Azul: Summer Pavilion

You’ll see that I played a number of Azul games early in the year. Azul, the original, is the one that I now own and that I like best. Azul: Summer Pavilion keeps most of the same sort of things, but you score in different ways as you fill in groups of colors instead of the rows and columns. As you complete things and surround spaces you can get bonuses to do as well. It is still fun and one that I’d play again happily, but I like the simplicity of Azul over Summer Pavilion.

Dungeon Roll

Dungeon Roll is a push your luck dungeon delving game as you try and get treasures and then use dice to defeat monsters. Depending on the monsters, certain dice might be able to take them all out. Or you might need to spend one die per each. It’s a light game, and a decent push your luck little game which tries to inject some theme into the game. But it’s not one that I’ve been drawn back to.

Vantage

While all the rest, thus far, have been on BGA, Vantage is one of a few that I did play in person. And Vantage, for me, is a really fun game. This is a sandbox experience where you interreact with an alien world and try and solve your goal.
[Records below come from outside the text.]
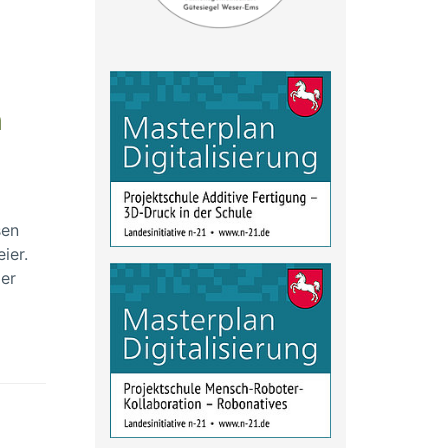
n
sen
ier.
ier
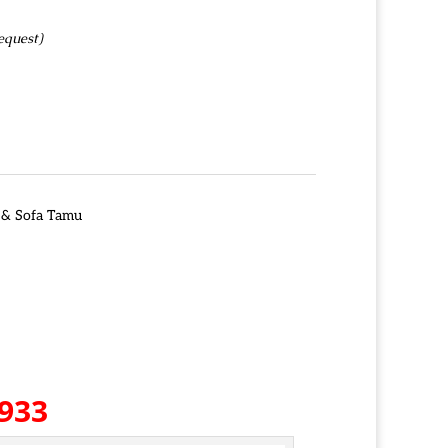
equest)
 & Sofa Tamu
-933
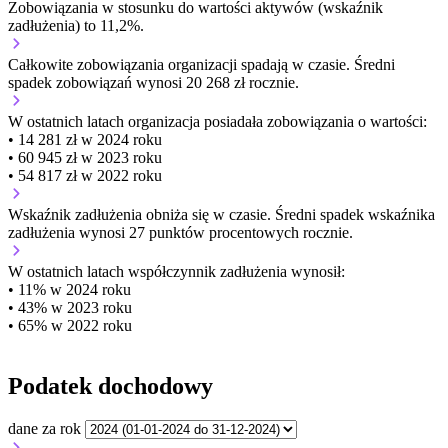
Zobowiązania w stosunku do wartości aktywów (wskaźnik
zadłużenia) to 11,2%.
Całkowite zobowiązania organizacji
spadają w czasie.
Średni
spadek zobowiązań wynosi 20 268 zł rocznie.
W ostatnich latach organizacja posiadała zobowiązania o wartości:
• 14 281 zł w 2024 roku
• 60 945 zł w 2023 roku
• 54 817 zł w 2022 roku
Wskaźnik zadłużenia
obniża się w czasie.
Średni spadek wskaźnika
zadłużenia wynosi 27 punktów procentowych rocznie.
W ostatnich latach współczynnik zadłużenia wynosił:
• 11% w 2024 roku
• 43% w 2023 roku
• 65% w 2022 roku
Podatek dochodowy
dane za rok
There is so much world that even as you work to complete your goal cooperatively, it’s unlikely that you’ll run across each other. It’s a good time, I get why it might not be for everyone, but it’s a big story feel with a ton of freedom that I enjoy.

Tobago

Tobago is also a deduction game, and one that I played on BGA. Unlike Orapa Mines, though, I like this one. Mainly I like that you build out where different treasures are. You play out cards that narrow down locations and you try and get them on your part of the island. Plus there is movement and collecting the treasures as well, so it isn’t just deduction. Sometimes it’s a race to the treasure. It’s a lighter game, but one that I think works as a good deduction time.

Regicide Legacy

Regicide Legacy I need to finish. I own it and it is a really fun legacy game, solo or cooperative, that builds on Regicide. Each suit has a special power and you need to use them to take out enemies before they can take you out. It’s a good puzzle and while the story is light, I like that you get little bits of legacy every time. So one time is always going to be different than the next. And the failure mechanism in the game I think it is good as well.

Famework
Image Source: Pegasus Spiele

Framework

Framework is an abstract game that is kind of a puzzle as you pick and place tiles. As you place them you get a scoring objective in the middle of the tile. And then the things on the outer edge of the tile are going to help complete those or other objectives, but only if they connect back to that objective. My big issue with the game is that there is so much luck in what you draw. You might pick a green objective and then based off turn order miss out on green the rest of the game. Yes, you pivot, but it’s not that fun to get locked out like that.

Tacta

The final game is Tacta. I like Tacta on BGA, and I really like Tacta in person. Tacta is a sprawling game where you layer cards based off of the shapes on your card. At the end of the game you end up with a full table of cards. Then every player just counts up their dots. Now, let’s talk about why that is fun. I want to figure out a spot to play my card so you can’t cover my dots. If I block things off or if I can cover up your points, also fun. It’s just a light game that has good moments. Though compared to other filler games, this one takes up way more space.